### [Exercise description]
Only the lines from the one containing "ith a 1-0 win" through the end of the data are wanted, reproduced exactly and without pictures.

### [Dataset entries]
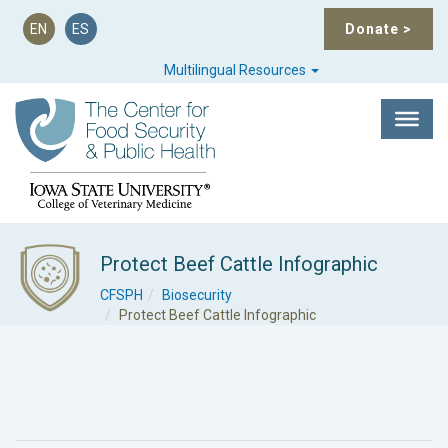
EN
ES
Donate
>
Multilingual Resources
Protect Beef Cattle Infographic
CFSPH
Biosecurity
Protect Beef Cattle Infographic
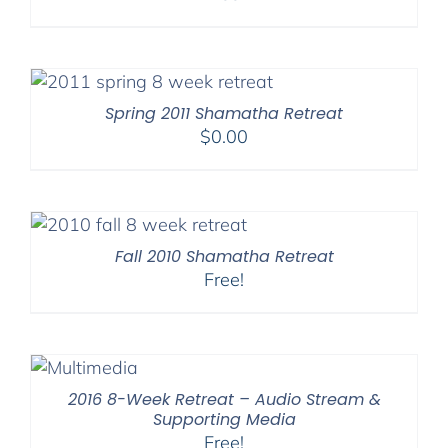
Spring 2011 Shamatha Retreat
$
0.00
Fall 2010 Shamatha Retreat
Free!
2016 8-Week Retreat – Audio Stream &
Supporting Media
Free!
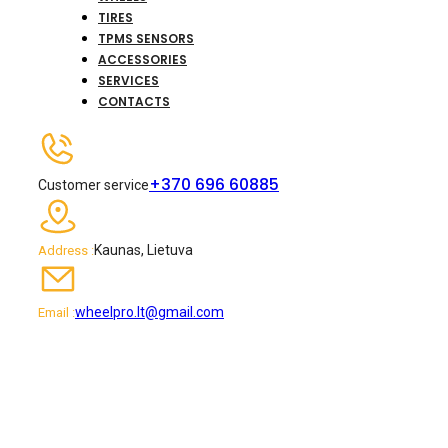
TIRES
TPMS SENSORS
ACCESSORIES
SERVICES
CONTACTS
+370 696 60885
Customer service
Kaunas, Lietuva
Address :
wheelpro.lt@gmail.com
Email :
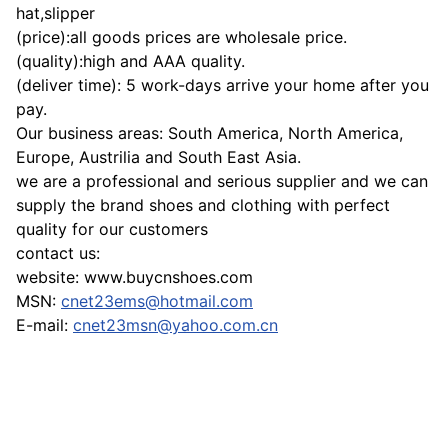
hat,slipper
(price):all goods prices are wholesale price.
(quality):high and AAA quality.
(deliver time): 5 work-days arrive your home after you
pay.
Our business areas: South America, North America,
Europe, Austrilia and South East Asia.
we are a professional and serious supplier and we can
supply the brand shoes and clothing with perfect
quality for our customers
contact us:
website: www.buycnshoes.com
MSN:
cnet23ems@hotmail.com
E-mail:
cnet23msn@yahoo.com.cn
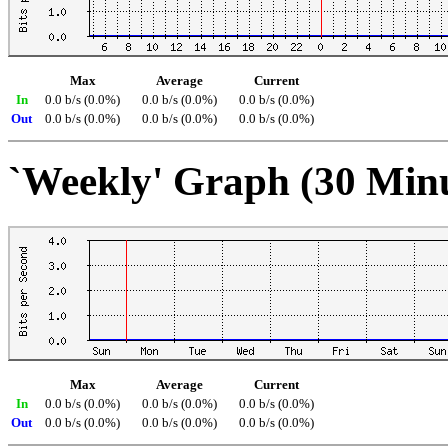
Max
Average
Current
In
0.0 b/s (0.0%)
0.0 b/s (0.0%)
0.0 b/s (0.0%)
Out
0.0 b/s (0.0%)
0.0 b/s (0.0%)
0.0 b/s (0.0%)
`Weekly' Graph (30 Min
Max
Average
Current
In
0.0 b/s (0.0%)
0.0 b/s (0.0%)
0.0 b/s (0.0%)
Out
0.0 b/s (0.0%)
0.0 b/s (0.0%)
0.0 b/s (0.0%)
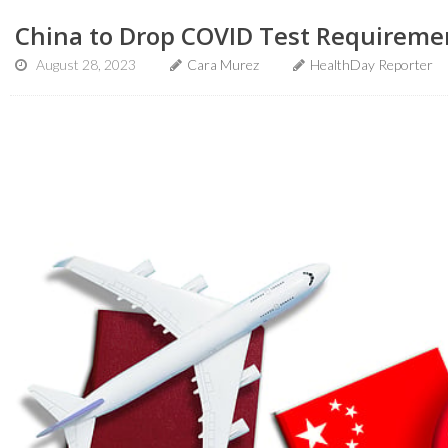
China to Drop COVID Test Requiremen
August 28, 2023
Cara Murez
HealthDay Reporter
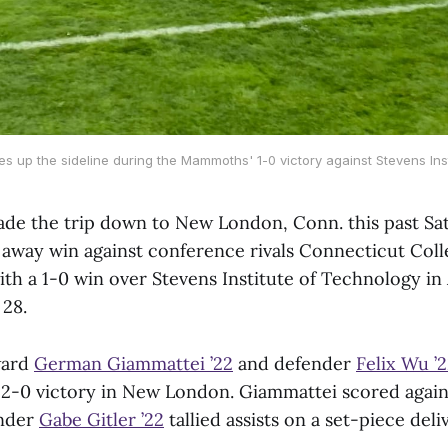
es up the sideline during the Mammoths' 1-0 victory against Stevens Ins
de the trip down to New London, Conn. this past Sat
g away win against conference rivals Connecticut Col
ith a 1-0 win over Stevens Institute of Technology i
 28.
ward
German Giammattei ’22
and defender
Felix Wu ’
-0 victory in New London. Giammattei scored again
ender
Gabe Gitler ’22
tallied assists on a set-piece deli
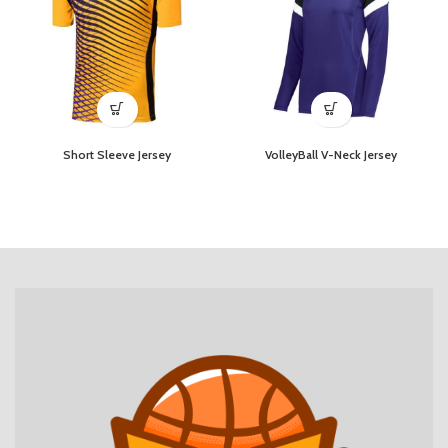
Short Sleeve Jersey
VolleyBall V-Neck Jersey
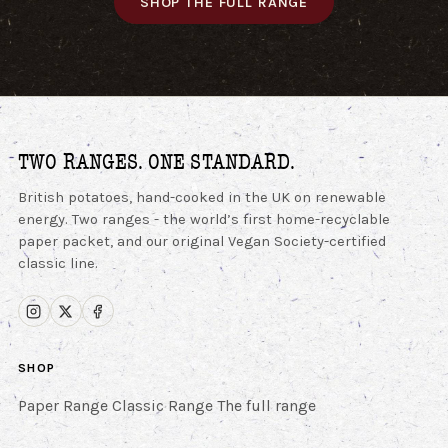
SHOP THE FULL RANGE
TWO RANGES. ONE STANDARD.
British potatoes, hand-cooked in the UK on renewable
energy. Two ranges - the world’s first home-recyclable
paper packet, and our original Vegan Society-certified
classic line.
SHOP
Paper Range
Classic Range
The full range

### [Answer area]
ith a 1-0 win over Stevens Institute of Technology i
 28.
ward
German Giammattei ’22
and defender
Felix Wu ’
-0 victory in New London. Giammattei scored again
ender
Gabe Gitler ’22
tallied assists on a set-piece deli
Short Sleeve Jersey
VolleyBall V-Neck Jersey
SHOP THE FULL RANGE
TWO RANGES. ONE STANDARD.
British potatoes, hand-cooked in the UK on renewable
energy. Two ranges - the world’s first home-recyclable
paper packet, and our original Vegan Society-certified
classic line.
SHOP
Paper Range
Classic Range
The full range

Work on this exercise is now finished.